Comment on page
In the steps below, we'll show you how Bito indexes your code, ensuring that each query you have is met with precise and contextually relevant information. From breaking down code into digestible chunks to leveraging advanced AI models for nuanced understanding, Bito transforms the daunting task of code analysis into a seamless and efficient experience.
Here's how the magic happens:
Dividing Code into Pieces
Bito starts by breaking down your source code files into smaller sections, known as 'chunks'. It’s like cutting up a long text into paragraphs to make it more manageable. Each chunk represents a piece of your code that can be individually indexed and analyzed.
Creating a Searchable Reference
After breaking down the file, each chunk is indexed, similar to creating a catalog entry. This step is crucial as it allows for the efficient location of the code segment later on.
Translating Code into Numeric Vectors
For every chunk, Bito generates a numeric vector or “embedding”. This process, which can be done using OpenAI or alternative open-source embedding models, translates the code into a mathematical representation. The idea is to create a form that can be easily compared and matched with other code chunks.
Saving the Essential Data
These embeddings are then stored in an index file on your machine. This index file is like a detailed directory, listing the file name, the location of the chunk within the file (start and end), and the embedding vector for each piece of code.
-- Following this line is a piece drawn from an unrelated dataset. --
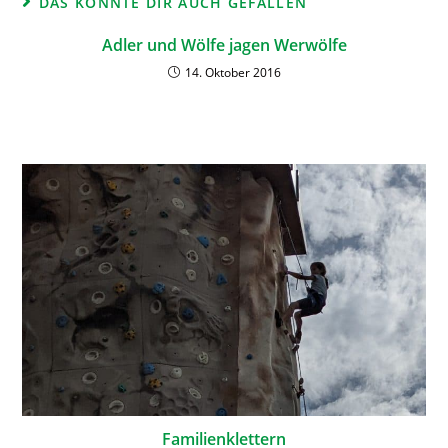
DAS KÖNNTE DIR AUCH GEFALLEN
Adler und Wölfe jagen Werwölfe
14. Oktober 2016
Familienklettern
Understanding Your Questions
When you ask a question in Bito's chatbox, the AI checks whether it has some specific keywords like "my code", "my project", etc. If so, Bito generates a numeric vector for your query, mirroring the process used for code chunks.
Matching Your Query with Code
Using the query's vector, Bito searches the index to find the code chunk with the closest matching embedding. This step identifies the relevant sections of your codebase that can answer your question.
Building a Bigger Picture
Identifying chunks is just part of the process. Bito ensures that these chunks make sense in the broader context of your code. If necessary, it expands the search to include complete functions or related code segments, creating a fuller, more accurate context.
Consulting the AI Experts
With the context in hand, Bito consults with language models – either basic (GPT-3.5 Turbo, Claude Instant) or advanced (GPT-4, Claude 2) – to interpret the code within the context and provide an accurate response to your query.
Keeping Your Data Local
All the indexing and querying happens on your local machine. The index files are stored in the user’s home folder, for example on Windows the path will be something like C:\Users\Furqan\.bito\localcodesearch folder. It ensures that your code and session history remain private and secure.
Bito is committed to privacy. All LLM accounts it uses are under strict agreements to prevent your data from being used for training, recorded, or logged.
Reducing AI Fabrication
Bito is designed to minimize AI 'hallucinations' or fabrications, ensuring the answers you receive are based on your actual code. Although complete elimination of hallucination isn't feasible, as it sometimes aids in constructing beyond seen data, Bito strives to keep it in check, especially when dealing with your local code.
With these steps, Bito provides a robust and privacy-conscious method for indexing and understanding your code, simplifying navigation and enhancing productivity in your development projects.